• Records from a data source:

::::::::

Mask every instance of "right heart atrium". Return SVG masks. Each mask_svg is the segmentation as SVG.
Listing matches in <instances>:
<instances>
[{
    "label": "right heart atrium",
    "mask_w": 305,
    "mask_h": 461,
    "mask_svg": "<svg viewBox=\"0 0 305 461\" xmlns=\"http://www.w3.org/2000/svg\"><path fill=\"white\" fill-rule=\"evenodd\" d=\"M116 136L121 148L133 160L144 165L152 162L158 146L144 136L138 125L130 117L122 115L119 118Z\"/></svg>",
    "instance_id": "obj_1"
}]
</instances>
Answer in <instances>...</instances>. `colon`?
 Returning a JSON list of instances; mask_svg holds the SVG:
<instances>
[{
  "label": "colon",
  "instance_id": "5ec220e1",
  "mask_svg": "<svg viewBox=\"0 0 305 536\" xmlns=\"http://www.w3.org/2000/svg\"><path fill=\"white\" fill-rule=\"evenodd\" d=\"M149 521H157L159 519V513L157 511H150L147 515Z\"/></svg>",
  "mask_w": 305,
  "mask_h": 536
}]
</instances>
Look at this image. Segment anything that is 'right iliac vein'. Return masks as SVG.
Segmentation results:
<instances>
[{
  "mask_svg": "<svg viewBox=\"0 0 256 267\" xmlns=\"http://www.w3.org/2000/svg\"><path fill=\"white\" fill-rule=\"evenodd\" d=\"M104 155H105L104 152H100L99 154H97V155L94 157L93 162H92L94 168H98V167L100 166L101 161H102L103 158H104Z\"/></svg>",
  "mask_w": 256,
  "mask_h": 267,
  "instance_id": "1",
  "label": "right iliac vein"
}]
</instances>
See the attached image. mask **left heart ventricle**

::::::::

• Prompt: A word-for-word copy of all the entries above is required.

• Output:
Mask every instance of "right heart atrium". Return SVG masks. Each mask_svg is the segmentation as SVG.
Listing matches in <instances>:
<instances>
[{
    "label": "right heart atrium",
    "mask_w": 305,
    "mask_h": 461,
    "mask_svg": "<svg viewBox=\"0 0 305 461\" xmlns=\"http://www.w3.org/2000/svg\"><path fill=\"white\" fill-rule=\"evenodd\" d=\"M116 136L121 148L133 160L144 165L152 162L158 146L144 136L138 125L130 117L122 115L119 118Z\"/></svg>",
    "instance_id": "obj_1"
}]
</instances>
Answer in <instances>...</instances>. `colon`?
 Returning a JSON list of instances; mask_svg holds the SVG:
<instances>
[{
  "label": "colon",
  "instance_id": "5ec220e1",
  "mask_svg": "<svg viewBox=\"0 0 305 536\" xmlns=\"http://www.w3.org/2000/svg\"><path fill=\"white\" fill-rule=\"evenodd\" d=\"M149 521H157L159 519V513L157 511H150L147 515Z\"/></svg>",
  "mask_w": 305,
  "mask_h": 536
}]
</instances>
Look at this image. Segment anything that is 'right iliac vein'. Return masks as SVG.
Segmentation results:
<instances>
[{
  "mask_svg": "<svg viewBox=\"0 0 256 267\" xmlns=\"http://www.w3.org/2000/svg\"><path fill=\"white\" fill-rule=\"evenodd\" d=\"M104 155H105L104 152H100L99 154H97V155L94 157L93 162H92L94 168H98V167L100 166L101 161H102L103 158H104Z\"/></svg>",
  "mask_w": 256,
  "mask_h": 267,
  "instance_id": "1",
  "label": "right iliac vein"
}]
</instances>
See the attached image. mask **left heart ventricle**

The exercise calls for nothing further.